TASK ITEM: Pictures do not belong in the copy; quote every entry below exactly.

(Page layout parsing data)
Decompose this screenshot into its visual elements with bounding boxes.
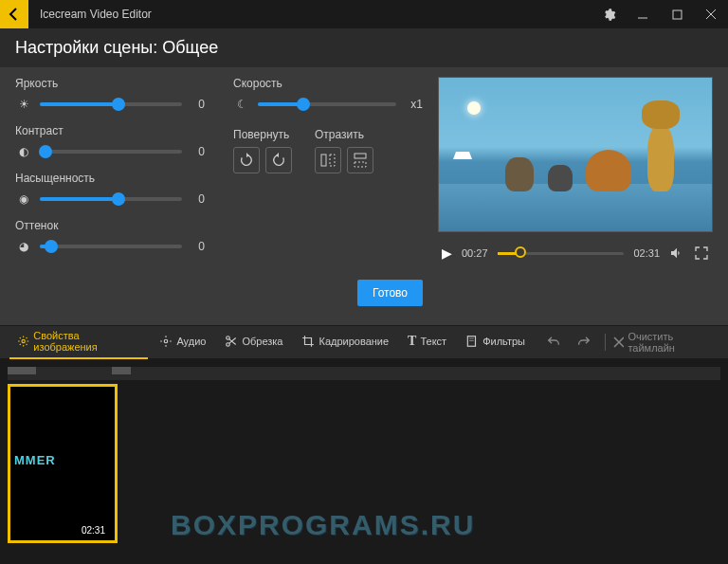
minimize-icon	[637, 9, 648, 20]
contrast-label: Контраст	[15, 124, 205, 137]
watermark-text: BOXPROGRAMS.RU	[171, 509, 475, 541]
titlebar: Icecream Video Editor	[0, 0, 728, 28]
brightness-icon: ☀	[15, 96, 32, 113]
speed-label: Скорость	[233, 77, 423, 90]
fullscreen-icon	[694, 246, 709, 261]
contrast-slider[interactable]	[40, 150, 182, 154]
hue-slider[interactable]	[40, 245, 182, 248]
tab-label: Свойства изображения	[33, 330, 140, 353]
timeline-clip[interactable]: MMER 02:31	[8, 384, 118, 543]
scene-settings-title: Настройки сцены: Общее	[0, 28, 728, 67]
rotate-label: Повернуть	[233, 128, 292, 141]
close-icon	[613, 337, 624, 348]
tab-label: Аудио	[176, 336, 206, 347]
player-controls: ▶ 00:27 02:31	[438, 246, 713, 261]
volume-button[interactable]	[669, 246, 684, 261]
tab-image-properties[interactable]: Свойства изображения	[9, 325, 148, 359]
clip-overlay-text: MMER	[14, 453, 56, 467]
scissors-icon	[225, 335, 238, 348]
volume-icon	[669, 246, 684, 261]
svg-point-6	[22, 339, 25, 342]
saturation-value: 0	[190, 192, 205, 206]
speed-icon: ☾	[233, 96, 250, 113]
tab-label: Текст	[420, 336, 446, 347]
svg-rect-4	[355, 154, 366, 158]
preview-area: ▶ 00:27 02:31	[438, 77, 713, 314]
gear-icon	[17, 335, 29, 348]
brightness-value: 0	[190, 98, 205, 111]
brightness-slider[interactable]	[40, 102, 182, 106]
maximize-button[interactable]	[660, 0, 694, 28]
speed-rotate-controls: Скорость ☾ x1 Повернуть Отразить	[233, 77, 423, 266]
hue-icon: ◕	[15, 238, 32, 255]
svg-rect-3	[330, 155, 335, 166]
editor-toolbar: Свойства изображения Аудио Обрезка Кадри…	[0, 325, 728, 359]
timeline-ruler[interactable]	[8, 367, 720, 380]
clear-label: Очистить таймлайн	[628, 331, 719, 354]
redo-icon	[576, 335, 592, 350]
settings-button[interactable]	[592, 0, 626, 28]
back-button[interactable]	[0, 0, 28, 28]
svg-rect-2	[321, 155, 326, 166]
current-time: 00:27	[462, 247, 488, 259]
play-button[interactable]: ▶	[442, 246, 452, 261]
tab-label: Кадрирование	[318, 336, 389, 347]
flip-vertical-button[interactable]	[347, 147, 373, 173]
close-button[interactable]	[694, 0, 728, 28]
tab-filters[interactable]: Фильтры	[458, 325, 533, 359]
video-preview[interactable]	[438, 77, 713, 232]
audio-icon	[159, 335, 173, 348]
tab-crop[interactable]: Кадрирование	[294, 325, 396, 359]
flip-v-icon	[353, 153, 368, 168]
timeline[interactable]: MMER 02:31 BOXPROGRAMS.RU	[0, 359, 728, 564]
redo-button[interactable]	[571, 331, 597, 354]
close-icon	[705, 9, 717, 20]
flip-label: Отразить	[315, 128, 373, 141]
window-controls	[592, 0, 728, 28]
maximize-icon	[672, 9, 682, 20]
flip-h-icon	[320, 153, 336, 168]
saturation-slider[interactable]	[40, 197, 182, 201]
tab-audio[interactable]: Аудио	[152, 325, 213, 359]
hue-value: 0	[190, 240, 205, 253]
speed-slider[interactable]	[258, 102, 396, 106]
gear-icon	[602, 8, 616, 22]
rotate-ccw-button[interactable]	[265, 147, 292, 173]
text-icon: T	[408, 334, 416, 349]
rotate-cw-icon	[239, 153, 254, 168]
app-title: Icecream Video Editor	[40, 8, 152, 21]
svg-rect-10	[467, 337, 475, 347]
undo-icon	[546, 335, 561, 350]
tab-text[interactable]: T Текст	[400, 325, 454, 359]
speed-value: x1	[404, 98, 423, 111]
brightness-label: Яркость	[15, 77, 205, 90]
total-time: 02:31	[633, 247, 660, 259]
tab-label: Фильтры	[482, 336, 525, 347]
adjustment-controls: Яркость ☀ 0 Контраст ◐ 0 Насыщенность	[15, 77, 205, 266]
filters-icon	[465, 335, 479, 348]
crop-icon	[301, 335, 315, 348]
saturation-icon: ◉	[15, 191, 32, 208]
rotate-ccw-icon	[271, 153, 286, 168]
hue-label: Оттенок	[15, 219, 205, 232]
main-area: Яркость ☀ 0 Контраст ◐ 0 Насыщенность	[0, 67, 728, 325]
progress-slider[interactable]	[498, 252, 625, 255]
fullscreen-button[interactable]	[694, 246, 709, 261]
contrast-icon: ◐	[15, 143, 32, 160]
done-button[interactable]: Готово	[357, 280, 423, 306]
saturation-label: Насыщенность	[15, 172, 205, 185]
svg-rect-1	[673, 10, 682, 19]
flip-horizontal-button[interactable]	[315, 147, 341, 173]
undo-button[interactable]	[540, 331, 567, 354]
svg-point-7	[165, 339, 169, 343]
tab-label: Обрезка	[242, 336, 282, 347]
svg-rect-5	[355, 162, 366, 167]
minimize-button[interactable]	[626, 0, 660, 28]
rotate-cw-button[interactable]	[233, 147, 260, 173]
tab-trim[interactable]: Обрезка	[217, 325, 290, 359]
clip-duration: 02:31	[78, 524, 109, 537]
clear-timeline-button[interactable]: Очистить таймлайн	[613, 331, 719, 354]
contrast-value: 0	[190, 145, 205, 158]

COMPLETED EXERCISE:
Decompose this screenshot into its visual elements with bounding boxes.
minimize-icon	[637, 9, 648, 20]
contrast-label: Контраст	[15, 124, 205, 137]
watermark-text: BOXPROGRAMS.RU	[171, 509, 475, 541]
titlebar: Icecream Video Editor	[0, 0, 728, 28]
brightness-icon: ☀	[15, 96, 32, 113]
speed-label: Скорость	[233, 77, 423, 90]
fullscreen-icon	[694, 246, 709, 261]
contrast-slider[interactable]	[40, 150, 182, 154]
hue-slider[interactable]	[40, 245, 182, 248]
tab-label: Свойства изображения	[33, 330, 140, 353]
timeline-clip[interactable]: MMER 02:31	[8, 384, 118, 543]
scene-settings-title: Настройки сцены: Общее	[0, 28, 728, 67]
rotate-label: Повернуть	[233, 128, 292, 141]
close-icon	[613, 337, 624, 348]
tab-label: Аудио	[176, 336, 206, 347]
player-controls: ▶ 00:27 02:31	[438, 246, 713, 261]
volume-button[interactable]	[669, 246, 684, 261]
tab-image-properties[interactable]: Свойства изображения	[9, 325, 148, 359]
clip-overlay-text: MMER	[14, 453, 56, 467]
scissors-icon	[225, 335, 238, 348]
volume-icon	[669, 246, 684, 261]
svg-point-6	[22, 339, 25, 342]
saturation-value: 0	[190, 192, 205, 206]
speed-icon: ☾	[233, 96, 250, 113]
tab-label: Текст	[420, 336, 446, 347]
svg-rect-4	[355, 154, 366, 158]
preview-area: ▶ 00:27 02:31	[438, 77, 713, 314]
gear-icon	[17, 335, 29, 348]
brightness-value: 0	[190, 98, 205, 111]
brightness-slider[interactable]	[40, 102, 182, 106]
maximize-button[interactable]	[660, 0, 694, 28]
speed-rotate-controls: Скорость ☾ x1 Повернуть Отразить	[233, 77, 423, 266]
hue-icon: ◕	[15, 238, 32, 255]
svg-rect-3	[330, 155, 335, 166]
editor-toolbar: Свойства изображения Аудио Обрезка Кадри…	[0, 325, 728, 359]
timeline-ruler[interactable]	[8, 367, 720, 380]
clear-label: Очистить таймлайн	[628, 331, 719, 354]
redo-icon	[576, 335, 592, 350]
settings-button[interactable]	[592, 0, 626, 28]
back-button[interactable]	[0, 0, 28, 28]
svg-rect-2	[321, 155, 326, 166]
current-time: 00:27	[462, 247, 488, 259]
play-button[interactable]: ▶	[442, 246, 452, 261]
tab-label: Кадрирование	[318, 336, 389, 347]
flip-vertical-button[interactable]	[347, 147, 373, 173]
close-button[interactable]	[694, 0, 728, 28]
tab-filters[interactable]: Фильтры	[458, 325, 533, 359]
video-preview[interactable]	[438, 77, 713, 232]
audio-icon	[159, 335, 173, 348]
tab-crop[interactable]: Кадрирование	[294, 325, 396, 359]
flip-v-icon	[353, 153, 368, 168]
timeline[interactable]: MMER 02:31 BOXPROGRAMS.RU	[0, 359, 728, 564]
redo-button[interactable]	[571, 331, 597, 354]
close-icon	[705, 9, 717, 20]
flip-label: Отразить	[315, 128, 373, 141]
window-controls	[592, 0, 728, 28]
maximize-icon	[672, 9, 682, 20]
flip-h-icon	[320, 153, 336, 168]
saturation-slider[interactable]	[40, 197, 182, 201]
tab-audio[interactable]: Аудио	[152, 325, 213, 359]
hue-value: 0	[190, 240, 205, 253]
speed-slider[interactable]	[258, 102, 396, 106]
gear-icon	[602, 8, 616, 22]
rotate-ccw-button[interactable]	[265, 147, 292, 173]
text-icon: T	[408, 334, 416, 349]
rotate-cw-icon	[239, 153, 254, 168]
app-title: Icecream Video Editor	[40, 8, 152, 21]
svg-rect-10	[467, 337, 475, 347]
undo-icon	[546, 335, 561, 350]
tab-text[interactable]: T Текст	[400, 325, 454, 359]
speed-value: x1	[404, 98, 423, 111]
brightness-label: Яркость	[15, 77, 205, 90]
total-time: 02:31	[633, 247, 660, 259]
tab-label: Фильтры	[482, 336, 525, 347]
adjustment-controls: Яркость ☀ 0 Контраст ◐ 0 Насыщенность	[15, 77, 205, 266]
filters-icon	[465, 335, 479, 348]
crop-icon	[301, 335, 315, 348]
saturation-icon: ◉	[15, 191, 32, 208]
rotate-ccw-icon	[271, 153, 286, 168]
hue-label: Оттенок	[15, 219, 205, 232]
main-area: Яркость ☀ 0 Контраст ◐ 0 Насыщенность	[0, 67, 728, 325]
progress-slider[interactable]	[498, 252, 625, 255]
fullscreen-button[interactable]	[694, 246, 709, 261]
contrast-icon: ◐	[15, 143, 32, 160]
done-button[interactable]: Готово	[357, 280, 423, 306]
saturation-label: Насыщенность	[15, 172, 205, 185]
svg-rect-1	[673, 10, 682, 19]
flip-horizontal-button[interactable]	[315, 147, 341, 173]
undo-button[interactable]	[540, 331, 567, 354]
svg-point-7	[165, 339, 169, 343]
tab-label: Обрезка	[242, 336, 282, 347]
svg-rect-5	[355, 162, 366, 167]
minimize-button[interactable]	[626, 0, 660, 28]
rotate-cw-button[interactable]	[233, 147, 260, 173]
tab-trim[interactable]: Обрезка	[217, 325, 290, 359]
clip-duration: 02:31	[78, 524, 109, 537]
clear-timeline-button[interactable]: Очистить таймлайн	[613, 331, 719, 354]
contrast-value: 0	[190, 145, 205, 158]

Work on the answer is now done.